Angel


Stained Glass


Door


 

Why a New Church?

By Founding Pastors,
Gary Groves and Suzy Castle-Rolen:

It’s all about culture change, membership satisfaction and the Great Commission . . .

After some 30 years of combined ministry in the parish between the two of us, it has become crystal clear that the way we have “done” and “been” church for these many years no longer has the relevance or accessibility to the general population it once did. Please do not misunderstand; we are by no means labeling the established/institutional church as irrelevant. We are grateful products of these loving communities. We are saying, though, that there is a critical need for new methods to engage and capture the hearts of people now confronted with a runaway culture.

In our own little part of the world, namely out in the middle of a west Texas nowhere, we find ourselves in contact with more and more people—and not just the young—who have no Christian memories or language for church. The media/technology-driven culture we live in is instead creating a series of different memories and different languages for people to embrace. Just think what it must be like in areas outside the Bible Belt!

Gone are the days—if they ever really existed—when a church could open its doors and expect that people would come and worship just because it was a church. It’s a chilling thing to watch the wonder and disappointment in the eyes of our long-time committed church members who have opened those church doors for fifty years and listen to them ask why there are no visitors in worship on Sunday mornings. Sadly, far too many of these church saints are simply unable or unwilling to grasp the dilemma.

Our experience has shown that our entrenched church members are struggling with many things, but primarily with the conflict raging between their own need to hold onto what they have always valued and appreciated in worship/church life with that of living out Christ’s call to go out into the world and make disciples.
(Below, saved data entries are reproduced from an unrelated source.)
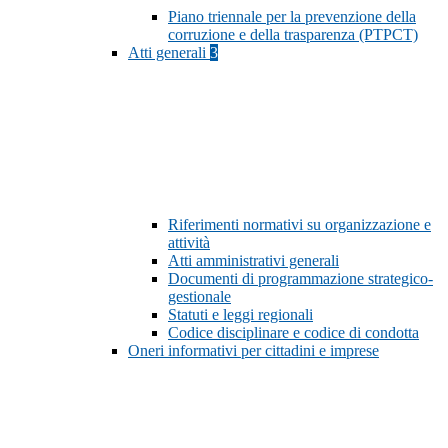
Piano triennale per la prevenzione della
corruzione e della trasparenza (PTPCT)
Atti generali
3
Riferimenti normativi su organizzazione e
attività
Atti amministrativi generali
Documenti di programmazione strategico-
gestionale
Statuti e leggi regionali
Codice disciplinare e codice di condotta
Oneri informativi per cittadini e imprese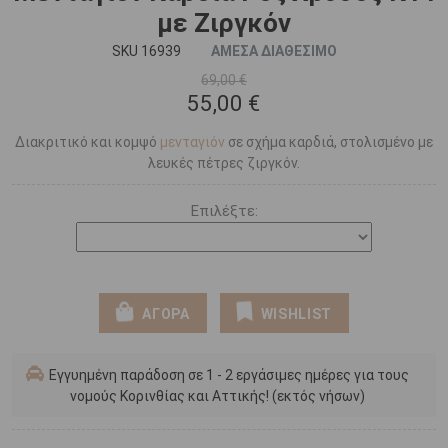
με Ζιργκόν
SKU 16939
ΑΜΕΣΑ ΔΙΑΘΕΣΙΜΟ
69,00 €
55,00 €
Διακριτικό και κομψό
μενταγιόν
σε σχήμα καρδιά, στολισμένο με
λευκές πέτρες ζιργκόν.
Επιλέξτε:
ΑΓΟΡΑ
WISHLIST
Εγγυημένη παράδοση σε 1 - 2 εργάσιμες ημέρες για τους
νομούς Κορινθίας και Αττικής! (εκτός νήσων)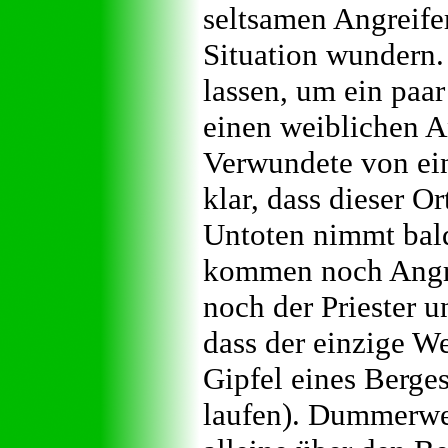
seltsamen Angreife
Situation wundern.
lassen, um ein paa
einen weiblichen A
Verwundete von ei
klar, dass dieser Or
Untoten nimmt bal
kommen noch Angrif
noch der Priester u
dass der einzige W
Gipfel eines Berge
laufen). Dummerwei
It seems only yesterday for some of us when “membership satisfaction” and the Great Commission walked hand in hand in a near-perfect harmony. But over the years, the influence of a radically changing culture has helped to create this inevitable great divide. Instead of a willingness on the part of our church saints to meet the people of this new culture “where they are” with “the same Gospel message using a different method of delivery” (similar to the teachings of Jesus and his use of parables), we find entrenchment and a protectionist attitude bringing with it an inevitably permanent stunt in growth, both spiritually and numerically. Without the vision and leadership of those who have come before, the great divide can only widen.
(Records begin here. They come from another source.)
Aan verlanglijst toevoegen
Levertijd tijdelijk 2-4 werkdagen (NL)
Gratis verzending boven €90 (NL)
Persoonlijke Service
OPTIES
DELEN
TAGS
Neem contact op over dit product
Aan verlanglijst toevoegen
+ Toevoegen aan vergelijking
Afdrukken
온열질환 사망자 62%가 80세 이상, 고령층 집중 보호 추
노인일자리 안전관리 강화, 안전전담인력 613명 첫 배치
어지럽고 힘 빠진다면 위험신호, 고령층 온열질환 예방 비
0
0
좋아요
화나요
And yet, is this too much to ask of our church saints? Is it really fair to expect them to throw away the traditions and church experiences they value in lieu of another church experience that some would consider nothing short of heresy? Their position is an understandable one.

We know from our own personal experience that to try and transform/revitalize a congregation that has a history of fifty or more years is tricky at best—requiring a clergy team with unique skills. Our combined skill sets indicate that the most effective way for us to reach the un-churched and the unbeliever is to simply start a new church from scratch—such simple words. And yet, we realize that there is nothing simple about this task! We don’t consider ourselves to be a later version of Judy Garland and Mickey Rooney who in those old 1930’s MGM movie revues would look at each other with wide-eyed enthusiasm, cry out and point, “Look, there’s a barn, let’s put on a show!” And just like that there’s a show and an audience.

But the reality is that we do have a wide-eyed enthusiasm. And we are two gifted and talented people who passionately love God. And even more compelling, this God has laid a vision on our hearts to “be” and “do” church in a new and extraordinary way. While we have both asked ourselves and each other, “Why us . . . why now . . . why period,” God continues to say to us, “Go and do it!”